Re: bash tries to parse comsub in quoted PE pattern

2023-10-18 Thread Emanuele Torre
On Wed, Oct 18, 2023 at 11:24:11AM -0400, Chet Ramey wrote:
> On 10/18/23 10:50 AM, Chet Ramey wrote:
> 
> > > Is it really ok to break that behaviour?
> > 
> > That's why, if you want the first problem repaired, you have to specify
> > which word expansions are ok to parse and which are not. Should it be
> > only command and process substitution, which can independently specify
> > brace expansions? Should it be other parameter expansions, which can
> > contain quoted strings and command substitutions? Neither? Both?
> 
> It looks like the answer is probably "neither."

I have examined the code, and I now understand why "${foo:-"{1..2}"}"
etc were allowed, but were not supposed to.

It is hard to specify a behaviour that preserves brace expansions in
double quoted parts within a parameter substitution.

I have no real reason to oppose to the removal of "${arr["{foo,bar}"]}"
and similar; I have only ever used that when golfing... I just wanted to
mention that it now does not work in case someone cared more about this
feature.

It could be allowed only in the double quoted parts of the parameter
expansions. But it is hard to tell when a double quote is literal or not
in a PE with the existing code, so maybe not worth doing if no one
cares. Removing this behaviour while fixing "${x#'`'}" is fine for me.


DDD


While we are at it, when examining this issue now, I have also noticed
that, regardless of whether brace expansion is enabled or not, the bash
parser always reads single quotes in double quoted PEs as if they are
not literal, even though they are literal if the PE is -, =, or +.

For example:

  $ bash -c "echo x\"\${foo-'}"
  bash: -c: line 1: unexpected EOF while looking for matching `''
  bash: -c: line 2: syntax error: unexpected end of file
  $ bash -c "echo x\"\${foo-'$(echo hi >&2)'}"
  hi
  x''
  $ bash -c "echo \"\${foo#'$(echo hi >&2)'}"
  x

  $ # }" in single quotes does not terminate the PE even though the
  $ # single quote is supposed to be literal, and it will be interpreted
  $ # as literal
  $ printf %s\\n x"${foo:-'}" hello hi'}"
  x'} hello hi'

Could/Should this also be fixed so that  "${foo:-'}"  (and +, and =) is
read correctly?
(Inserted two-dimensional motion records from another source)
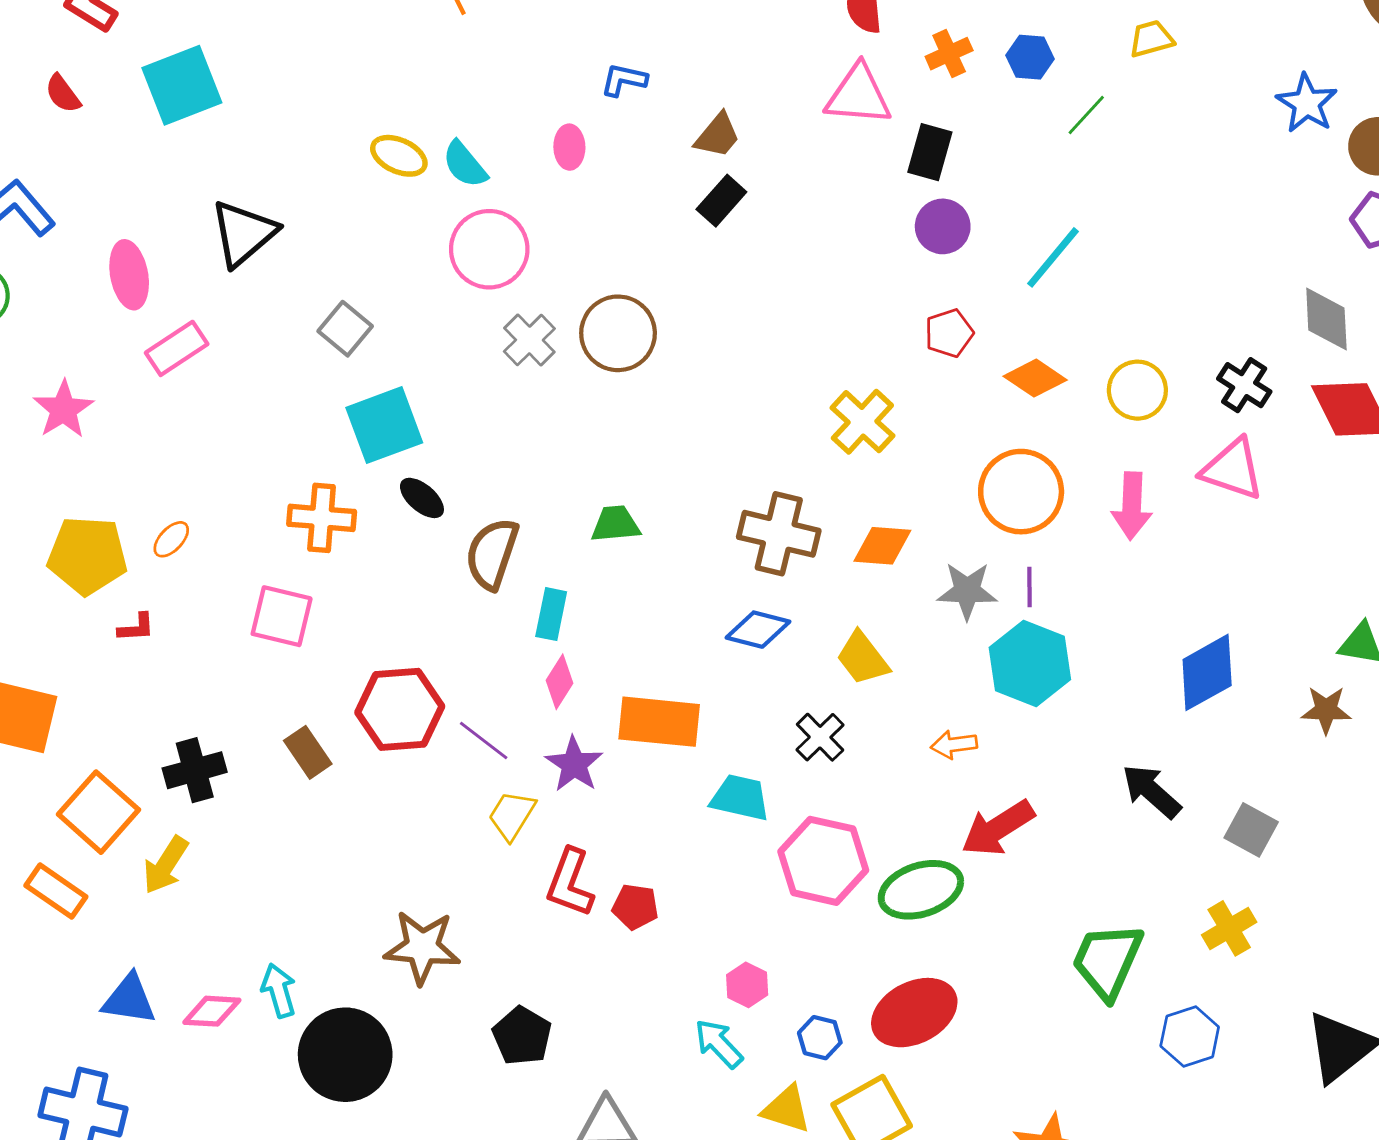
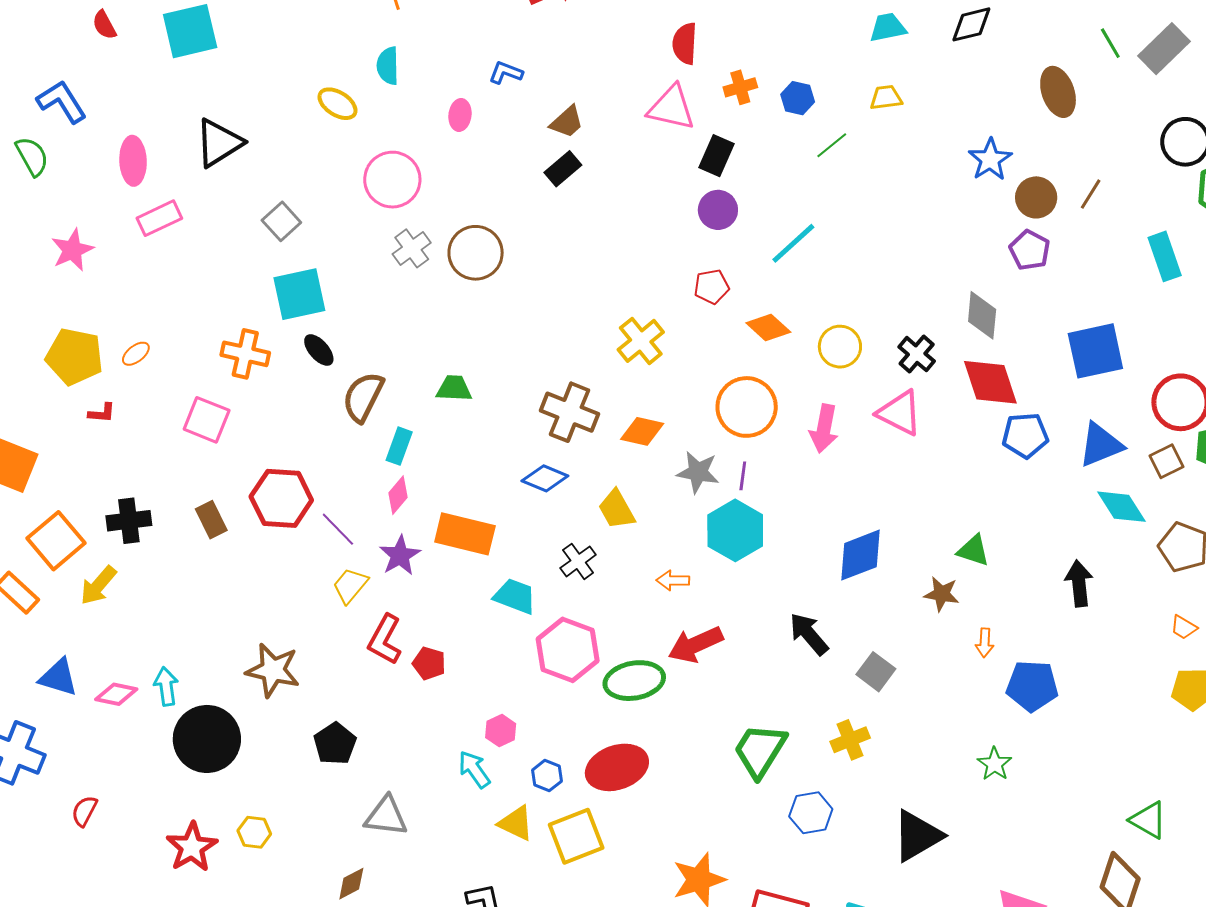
cyan semicircle: (465, 164) -> (388, 66), moved, turned 30

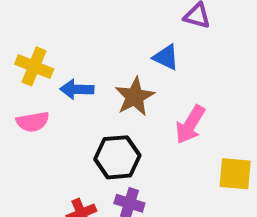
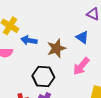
blue triangle: (166, 57) -> (82, 37), moved

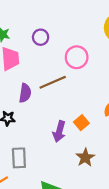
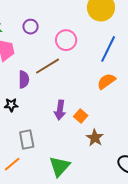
orange square: (81, 123) -> (81, 116), moved
brown star: (85, 158) -> (95, 138), moved

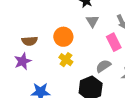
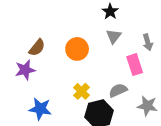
brown semicircle: (30, 41) -> (37, 48), turned -56
yellow cross: (66, 60) -> (82, 91), moved

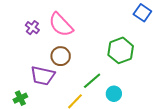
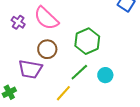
green hexagon: (121, 50) -> (87, 41), moved
cyan circle: (114, 94) -> (105, 75), moved

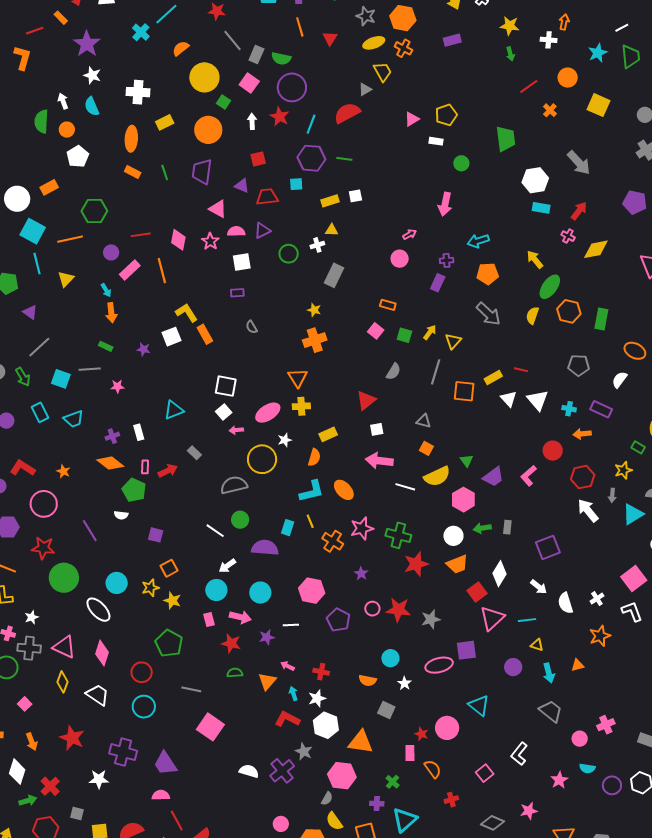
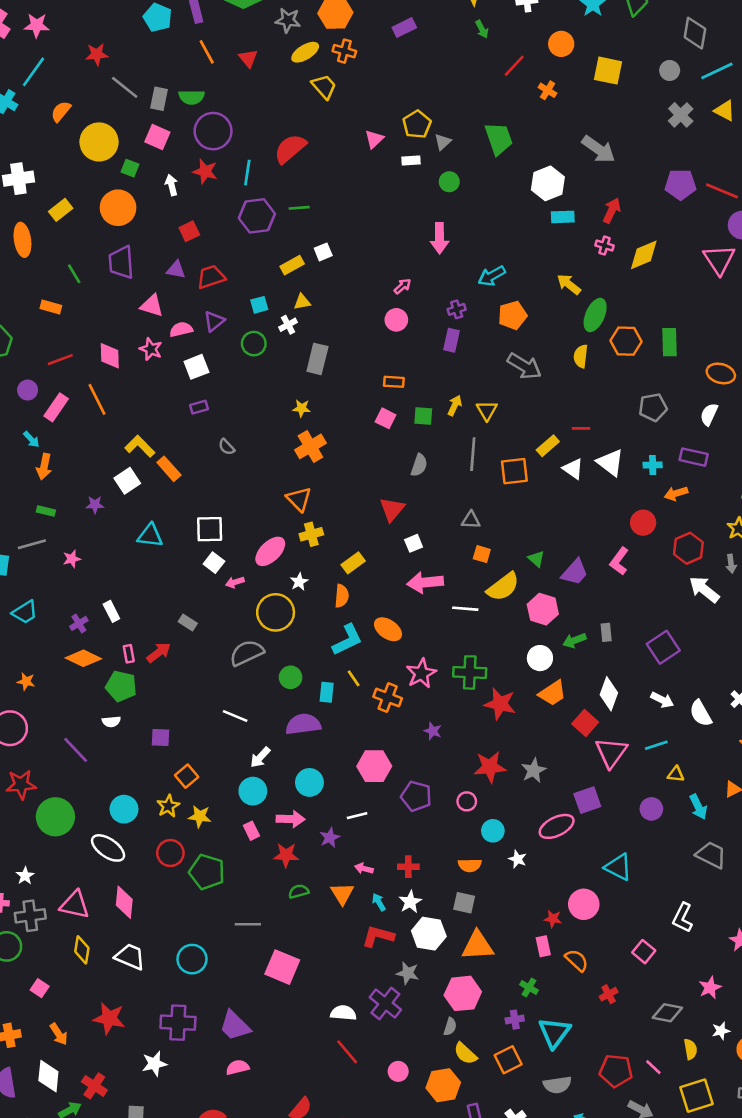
gray triangle: (365, 89) -> (443, 142), moved
orange rectangle: (133, 172) -> (51, 307), moved
cyan square: (296, 184) -> (259, 305), moved
orange arrow: (111, 313) -> (44, 467), turned 30
cyan triangle: (174, 410) -> (150, 535), moved, turned 40
green circle: (240, 520) -> (291, 677), moved
red star: (416, 564) -> (500, 704), turned -30
pink circle: (372, 609) -> (467, 801), moved
red circle: (142, 672) -> (170, 853), moved
gray square: (386, 710) -> (464, 903), moved
red line: (177, 821) -> (347, 1052), moved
Other shells including ksh93, mksh, dash, NetBSD ash,
and busybox can read it correctly.

The only shell I found that does not handle that correctly other than
bash is pdksh, but only because it treats single quotes as not literal
even if the double quoted PE is +, - or =.

Thank you!
 emanuele6



Re: bash tries to parse comsub in quoted PE pattern

2023-10-18 Thread Chet Ramey

On 10/18/23 10:50 AM, Chet Ramey wrote:


Is it really ok to break that behaviour?


That's why, if you want the first problem repaired, you have to specify
which word expansions are ok to parse and which are not. Should it be
only command and process substitution, which can independently specify
brace expansions? Should it be other parameter expansions, which can
contain quoted strings and command substitutions? Neither? Both?


It looks like the answer is probably "neither."

--
``The lyf so short, the craft so long to lerne.'' - Chaucer
 ``Ars longa, vita brevis'' - Hippocrates
Chet Ramey, UTech, CWRUc...@case.eduhttp://tiswww.cwru.edu/~chet/




Re: bash tries to parse comsub in quoted PE pattern

2023-10-18 Thread Chet Ramey

On 10/18/23 10:24 AM, Emanuele Torre wrote:

On Wed, Oct 18, 2023 at 09:50:00AM -0400, Chet Ramey wrote:

On 10/17/23 5:55 PM, Emanuele Torre wrote:

braces.c
- brace_gobbler: use extract_dollar_brace_string if we see ${ with
  the appropriate value of QUOTING, so we don't have to teach brace
  expansion more shell syntax.
  Report from Emanuele Torre 
- brace_gobbler: call the word extraction functions with SX_NOALLOC
  so we don't have to allocate memory we're just going to free


That patch fixed the bug with "${foo#'$('}", but it also broke the
"${arr["{start..end}"]}" / "${arr["{foo,bar}"]}" patterns.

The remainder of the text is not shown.